Tran Steven, Facciol Amanda, Gerlai Robert
Department of Cell and Systems Biology, University of Toronto Mississauga, 3359 Mississauga Road North, DV 1022D, Mississauga, Ontario, L5L 1C6, Canada.
Department of Psychology, University of Toronto Mississauga, 3359 Mississauga Road North, CC4004, Mississauga, Ontario, L5L 1C6, Canada.
Psychopharmacology (Berl). 2016 Jun;233(11):2119-2128. doi: 10.1007/s00213-016-4264-3. Epub 2016 Mar 9.
The dopaminergic system has been proposed to mediate alcohol-induced locomotor activity, yet the mechanisms underlying this behavioral response remain poorly understood.
This study was conducted to investigate the role of dopamine D2-like receptors in mediating alcohol-induced behavioral responses.

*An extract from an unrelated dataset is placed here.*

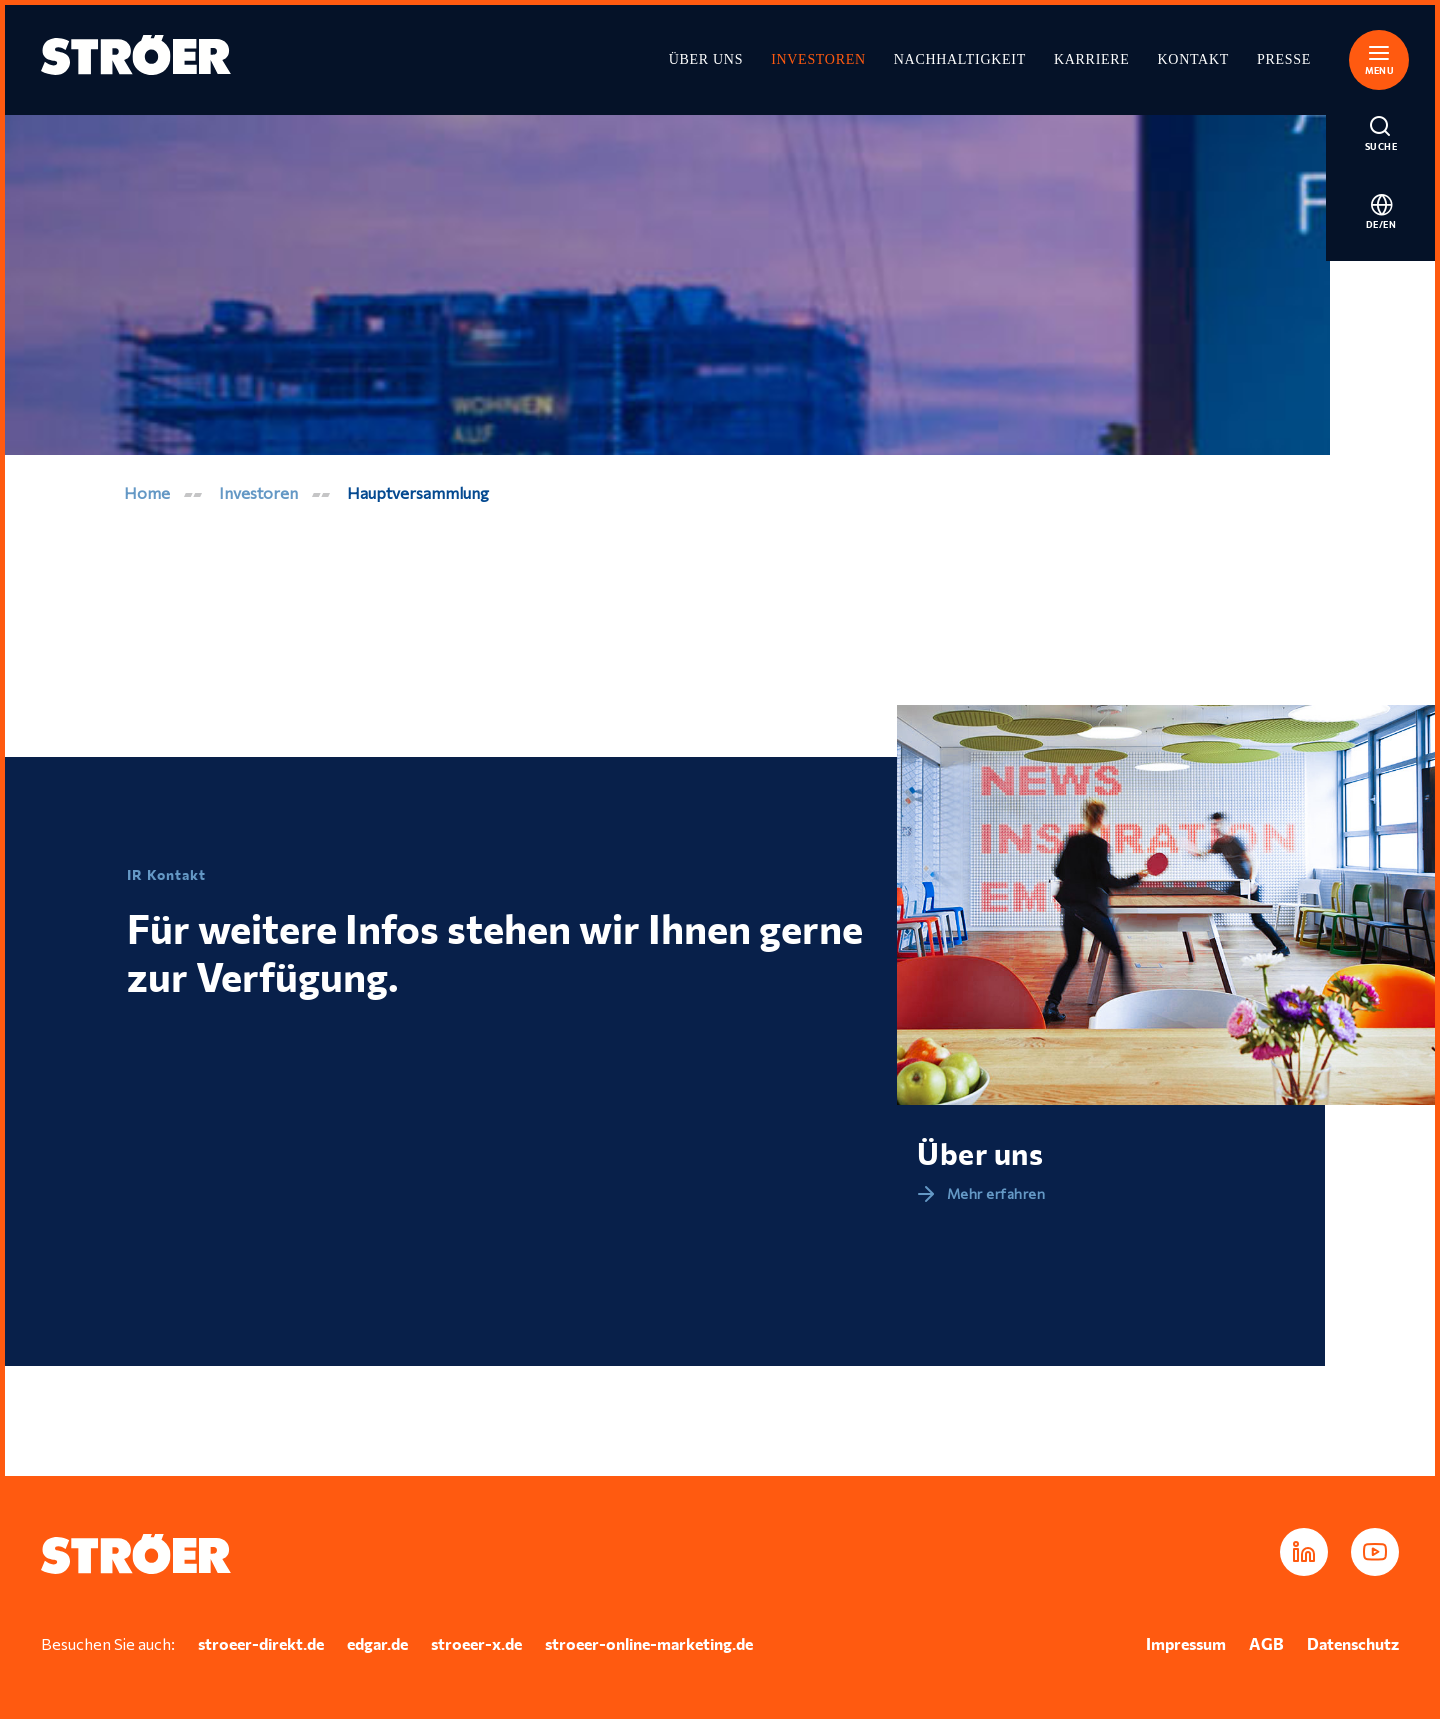  What do you see at coordinates (960, 59) in the screenshot?
I see `Nachhaltigkeit [In neuem Tab öffnen]` at bounding box center [960, 59].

In experiment 1, we examined the effects of high concentrations (0, 2.5, 5, 10 μM) of haloperidol on motor responses. In experiment 2, we examined the effects of low concentrations (0, 0.625, 1.25, 2.5 μM) of haloperidol on anxiety-like behavioral responses using the novel tank test. In experiment 3, we examined the effect of pre-treating zebrafish with different concentrations of haloperidol (0, 0.625, 2.5 μM) and subsequently exposing them to 0 or 1 % alcohol.
In experiment 1, haloperidol induced an inverted U-shaped concentration-dependent increase in locomotor activity. In experiment 2, haloperidol (2.5 μM) reduced the absolute turn angle and freezing behavior in a new environment. In experiment 3, acute alcohol exposure significantly increased locomotor activity and decreased anxiety-like behavioral responses. Pre-treating zebrafish with the lower dose of haloperidol (0.625 μM) abolished the alcohol-induced locomotor activity, without altering anxiety-like behavioral responses. However, pre-treating with the higher dose of haloperidol (2.5 μM) abolished both alcohol-induced increase of locomotor activity and reduction of anxiety-like behavioral responses.
The results suggest alcohol-induced locomotor hyperactivity in zebrafish is mediated via activation of dopamine D2-like receptors, whereas anxiety-like behavioral responses may only be altered by a high haloperidol concentration, at which dose the drug may affect receptors other than D2-R.
多巴胺能系统被认为介导酒精诱导的运动活动,但这种行为反应背后的机制仍知之甚少。
本研究旨在探讨多巴胺D2样受体在介导酒精诱导的行为反应中的作用。
在实验1中,我们研究了高浓度(0、2.5、5、10 μM)氟哌啶醇对运动反应的影响。在实验2中,我们使用新水箱试验研究了低浓度(0、0.625、1.25、2.5 μM)氟哌啶醇对焦虑样行为反应的影响。在实验3中,我们研究了用不同浓度氟哌啶醇(0、0.625、2.5 μM)预处理斑马鱼,随后将它们暴露于0%或1%酒精中的效果。
在实验1中,氟哌啶醇诱导运动活动呈倒U形浓度依赖性增加。在实验2中,氟哌啶醇(2.5 μM)减少了新环境中的绝对转弯角度和僵住行为。在实验3中,急性酒精暴露显著增加了运动活动并减少了焦虑样行为反应。用较低剂量氟哌啶醇(0.625 μM)预处理斑马鱼可消除酒精诱导的运动活动,而不改变焦虑样行为反应。然而,用较高剂量氟哌啶醇(2.5 μM)预处理可消除酒精诱导的运动活动增加和焦虑样行为反应减少。
结果表明,斑马鱼中酒精诱导的运动亢进是通过多巴胺D2样受体的激活介导的,而焦虑样行为反应可能仅在高氟哌啶醇浓度下改变,在该剂量下药物可能影响除D2-R以外的受体。